Tentu saja - seperti Martin Luther King menyaurakan keadilan - pada zaman Yohanes, di samping ada banyak orang yang menanti "suaranya", tidak sedikit orang yang menjadi gerah dan geram atas tindakan dan celotehannya. Apalagi kini, banyak orang yang menjadi pengikutnya. Herodes Antipas mulai merasa resah melihat potensi revolusioner Yohanes. Betapa tidak, kini seluruh penduduk Yudea dan penghuni Yerusalem berkerumun di padang gurun. Dalam catatannya, Yosefus menambahkan bahwa Yohanes adalah seorang yang populer, berani, dan fasih berbicara. Orang seperti inilah yang telah lama ditunggu-tunggu banyak orang.
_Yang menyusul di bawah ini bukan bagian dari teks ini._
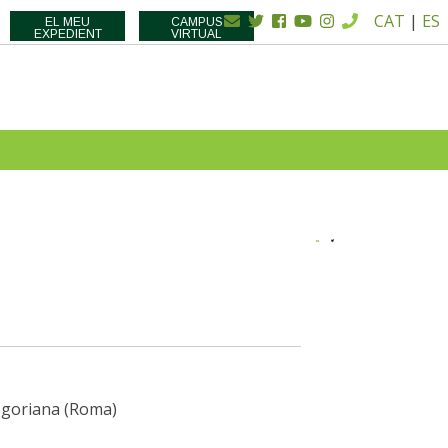
CAT
|
ES
EL MEU
CAMPUS
EXPEDIENT
VIRTUAL
regoriana (Roma)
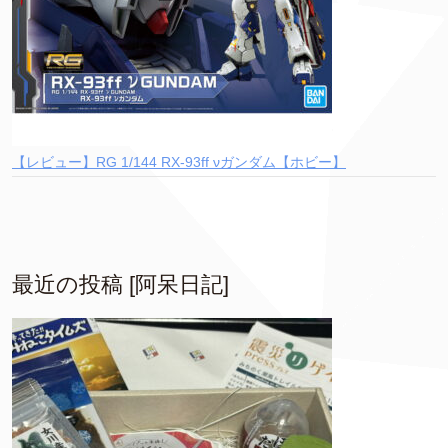
【レビュー】RG 1/144 RX-93ff νガンダム【ホビー】
最近の投稿 [阿呆日記]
Pantas saja Herodes Antipas cemas sebab pesan yang lantang didengungkan Yohanes memang radikal, mirip dengan pesan-pesan orang yang menyulut pemberontakan di antara orang Yahudi. Namun, ada sesuatu yang berbeda dari Yohanes, sesuatu yang melampaui dimensi politik. Yohanes memiliki penampilan dan gaya seperti seorang nabi zaman Perjanjian Lama. Pesan Yohanes melampaui dimensi politis oleh karena ia melulu berbicara tentang kehidupan moralitas yang dikaitkan melalui hubungan yang benar dengan Allah - jauh dari ambisi menghimpun masa dan mengincar kekuasaan!

Ternyata, pihak yang gerah dan gusar bukan hanya Herodes Antipas, sang raja kecil itu. Melainkan juga, para imam dan pejabat Bait Allah. Kini, mereka kehilangan pamor. Orang-orang yang seharusnya berbondong-bondang datang ke Bait Allah kini mereka "membelakangi" Bait Allah menuju Aravah  lantaran di sana ada Yohanes yang menyuarakan pesan ilahi itu.

Yohanes Pembaptis punya nyali luar biasa. Ia tidak menghiraukan bahaya yang mengancam dirinya ketika menyuarakan kebenaran Ilahi. Meski akhirnya sama seperti Martin Luther King Jr, hidupnya tidak melewati usia empat puluh tahun. Yohanes harus membayar dengan kepalanya sendiri untuk dapat menyuarakan kebenaran ilahi itu!

Namun, bayangkan begini: Jika saja tidak ada Yohanes yang mau mengambil risiko dalam menyampaikan kebenaran maka niscaya tidak ada umat yang dipersiapkan untuk menyambut Sang Jalan Kebenaran  itu sendiri. Umat Allah akan binasa dalam kedegilan dan kebodohan mereka. Jika saja tidak ada seorang Martin Luther King Jr, bisa jadi rasisme dan fasisme terus menggurita. Tidak akan ada mimpi-mimpi indah terwujud!

Kini, "Sang Suara" itu terus berdengung di hati Anda dan saya. Suara itu adalah suara kebenaran Ilahi: Apakah Anda dan saya meneruskannya atau kita membungkamnya lantaran tidak mau ambil pusing dan menghadapi risiko. Mari, masuki masa penantian kita dengan menyuarakan kebenaran Ilahi dalam konteks di mana kita berada!